#### YOUR ASSIGNMENT:
Retype every entry below without pictures.

● ● ● ●

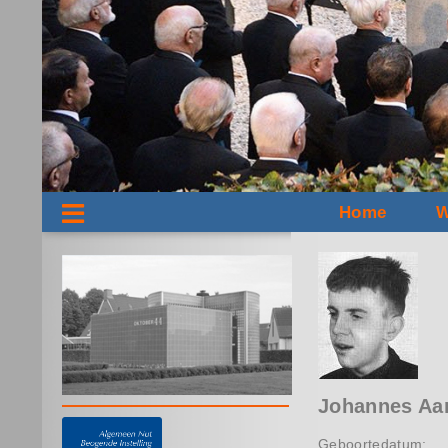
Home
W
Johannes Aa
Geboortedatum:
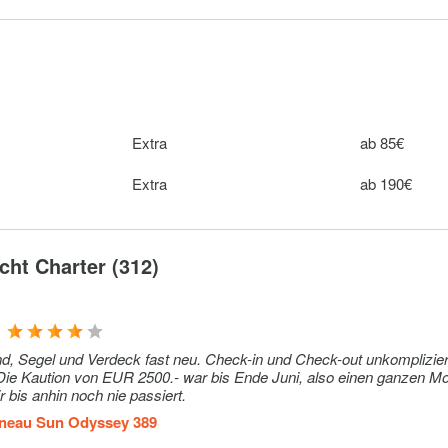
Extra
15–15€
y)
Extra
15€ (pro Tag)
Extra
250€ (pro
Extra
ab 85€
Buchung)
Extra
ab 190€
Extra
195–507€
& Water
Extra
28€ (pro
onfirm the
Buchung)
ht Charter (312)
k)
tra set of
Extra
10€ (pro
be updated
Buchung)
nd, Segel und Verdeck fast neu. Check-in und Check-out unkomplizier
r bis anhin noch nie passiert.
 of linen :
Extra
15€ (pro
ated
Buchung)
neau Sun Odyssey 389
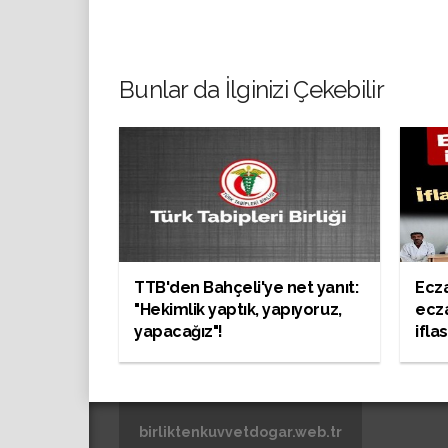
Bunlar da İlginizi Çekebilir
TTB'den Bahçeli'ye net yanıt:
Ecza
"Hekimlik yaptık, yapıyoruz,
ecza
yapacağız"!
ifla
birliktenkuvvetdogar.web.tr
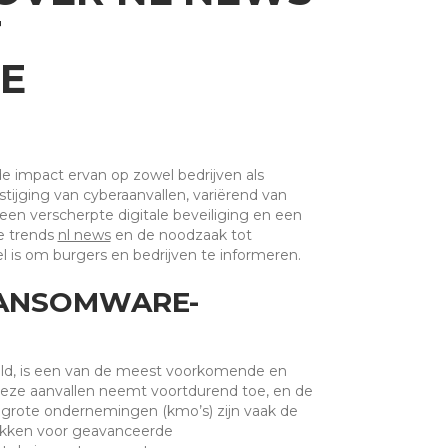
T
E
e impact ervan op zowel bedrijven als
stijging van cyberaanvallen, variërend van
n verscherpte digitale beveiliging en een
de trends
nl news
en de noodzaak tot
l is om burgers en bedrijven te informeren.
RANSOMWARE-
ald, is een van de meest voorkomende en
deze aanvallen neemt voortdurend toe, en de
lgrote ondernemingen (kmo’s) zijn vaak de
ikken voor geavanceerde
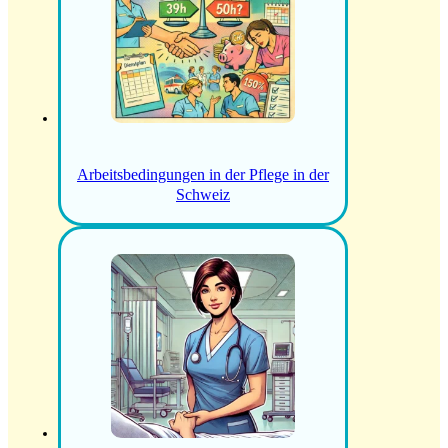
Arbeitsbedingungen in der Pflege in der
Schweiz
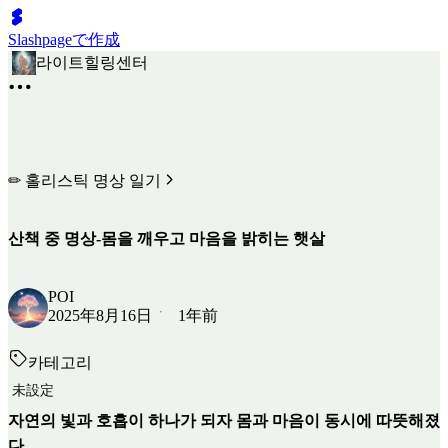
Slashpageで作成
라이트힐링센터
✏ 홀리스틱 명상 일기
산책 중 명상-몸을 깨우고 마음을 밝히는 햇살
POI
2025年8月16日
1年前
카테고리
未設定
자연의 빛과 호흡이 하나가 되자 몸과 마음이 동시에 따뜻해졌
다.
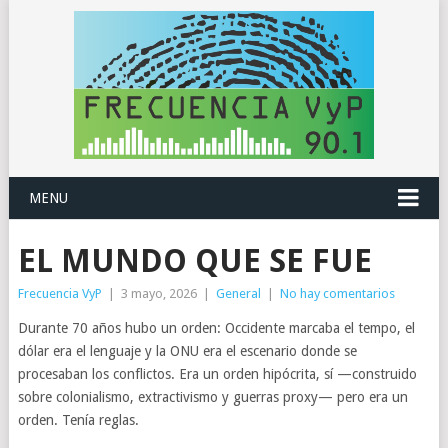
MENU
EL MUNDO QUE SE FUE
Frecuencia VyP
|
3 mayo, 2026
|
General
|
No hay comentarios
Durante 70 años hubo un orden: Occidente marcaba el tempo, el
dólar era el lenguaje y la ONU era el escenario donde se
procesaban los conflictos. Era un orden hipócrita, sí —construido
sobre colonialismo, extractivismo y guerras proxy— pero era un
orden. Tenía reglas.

● ● ● ●

#### ANSWER SECTION:
Home
W
Johannes Aa
Geboortedatum:
Extra
15–15€
y)
Extra
15€ (pro Tag)
Extra
250€ (pro
Extra
ab 85€
Buchung)
Extra
ab 190€
Extra
195–507€
& Water
Extra
28€ (pro
onfirm the
Buchung)
ht Charter (312)
k)
tra set of
Extra
10€ (pro
be updated
Buchung)
nd, Segel und Verdeck fast neu. Check-in und Check-out unkomplizier
r bis anhin noch nie passiert.
 of linen :
Extra
15€ (pro
ated
Buchung)
neau Sun Odyssey 389
Bunlar da İlginizi Çekebilir
TTB'den Bahçeli'ye net yanıt:
Ecza
"Hekimlik yaptık, yapıyoruz,
ecza
yapacağız"!
ifla
birliktenkuvvetdogar.web.tr
T
E
e impact ervan op zowel bedrijven als
stijging van cyberaanvallen, variërend van
n verscherpte digitale beveiliging en een
de trends
nl news
en de noodzaak tot
l is om burgers en bedrijven te informeren.
RANSOMWARE-
ald, is een van de meest voorkomende en
deze aanvallen neemt voortdurend toe, en de
lgrote ondernemingen (kmo’s) zijn vaak de
ikken voor geavanceerde
Arbeitsbedingungen in der Pflege in der
Schweiz
Slashpageで作成
라이트힐링센터
✏ 홀리스틱 명상 일기
산책 중 명상-몸을 깨우고 마음을 밝히는 햇살
POI
2025年8月16日
1年前
카테고리
未設定
자연의 빛과 호흡이 하나가 되자 몸과 마음이 동시에 따뜻해졌
다.
MENU
EL MUNDO QUE SE FUE
Frecuencia VyP
|
3 mayo, 2026
|
General
|
No hay comentarios
Durante 70 años hubo un orden: Occidente marcaba el tempo, el
dólar era el lenguaje y la ONU era el escenario donde se
procesaban los conflictos. Era un orden hipócrita, sí —construido
sobre colonialismo, extractivismo y guerras proxy— pero era un
orden. Tenía reglas.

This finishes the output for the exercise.